I’ve lived in Australia all my life, and it’s a beautiful country, but it has never quite felt like home. I don’t know that anywhere would. I’ve got my ancestral culture on the one hand: rich, both deeply joyful and sad, mine. And on the other I have the mainstream white culture of this country: brash and casual, friendly and strong. If I try to move into one more than the other, I feel like a stranger. I don’t belong anywhere.
I only speak English, and my mother gets sad because I can’t understand, feels bad because my non-English education stopped and started (no one’s fault, really, it just happened like that, and I’ve got little talent with languages other than English). If language informs the way we think, I’m struggling with ways of being in the world I can’t quite articulate and therefore can’t quite realise. Yet I don’t quite have the knack with white, Western ways either.
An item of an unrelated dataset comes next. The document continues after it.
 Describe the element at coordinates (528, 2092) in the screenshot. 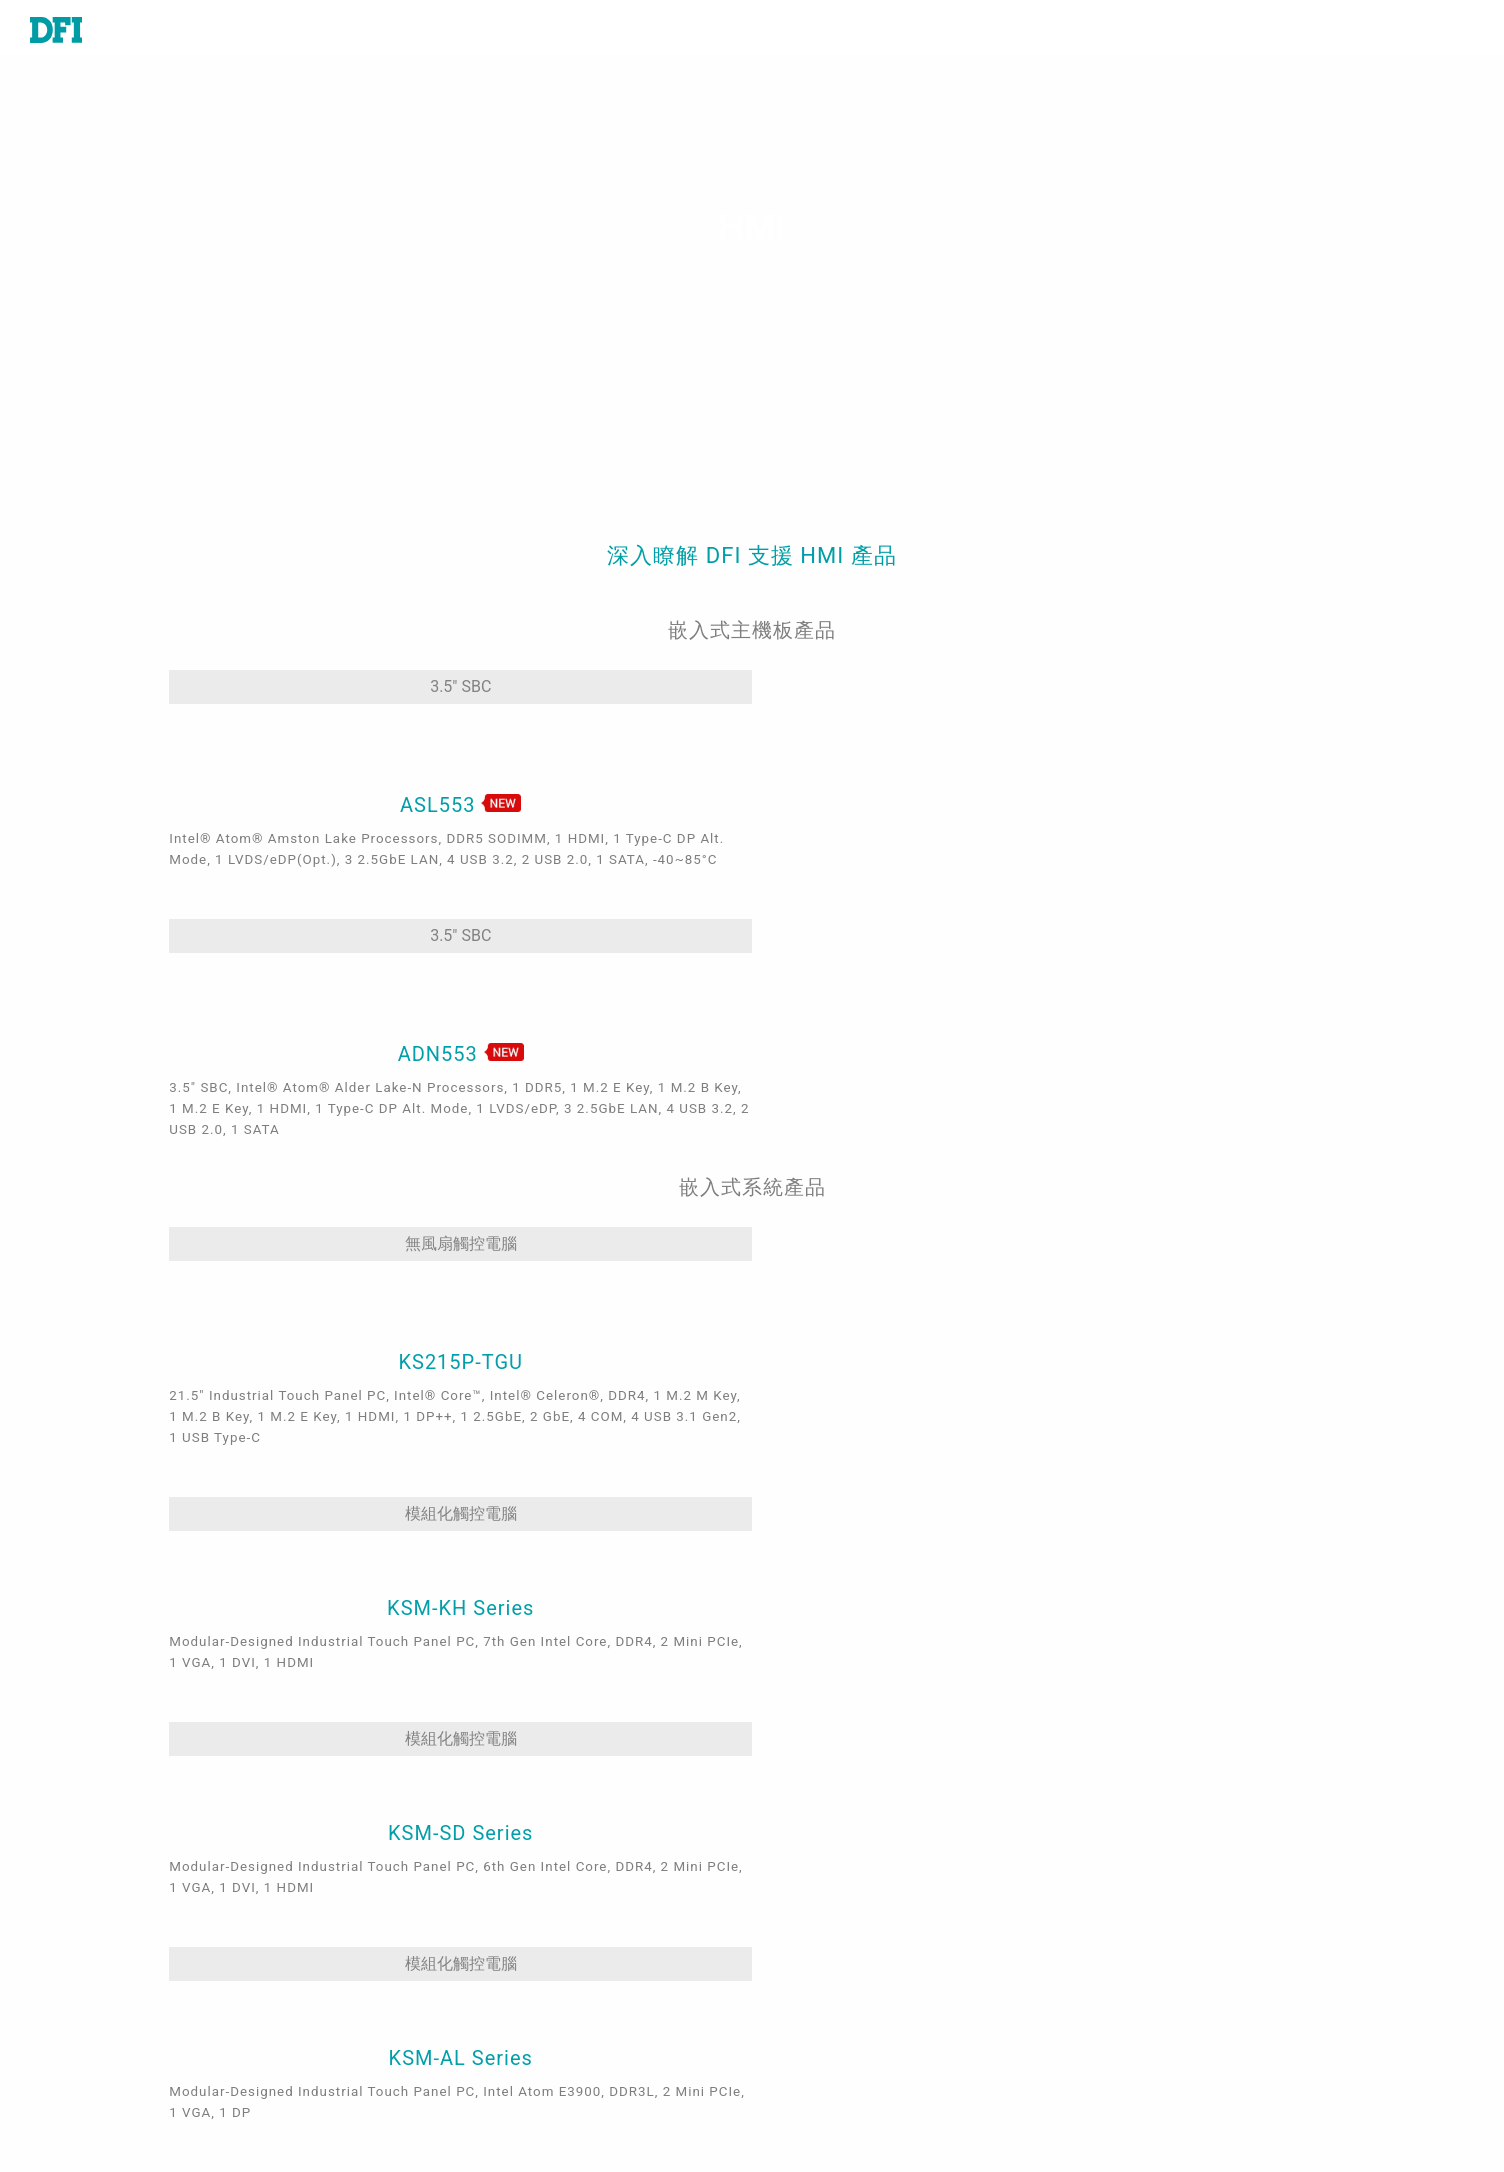 I see `M.2 A key Solution` at that location.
Two cultures, two senses of time, two ways to use my hands in conversation, two ways of talking, two ways of being.
I don’t belong anywhere, so I try to belong in myself. But we need people, we need people to tell ourselves to, share experience, build culture. ‘Do you feel it this way? Do you feel it, too? What does this mean to you? Do our minds work the same way, have I absorbed ways of thought as you have, as everyone else has?’ Culture is built together, and we must relate it to each other. So I have to risk branching out. I find community where I can.
If you’re in a similar situation, do you experience this as a split in your soul or being richer? Or something else?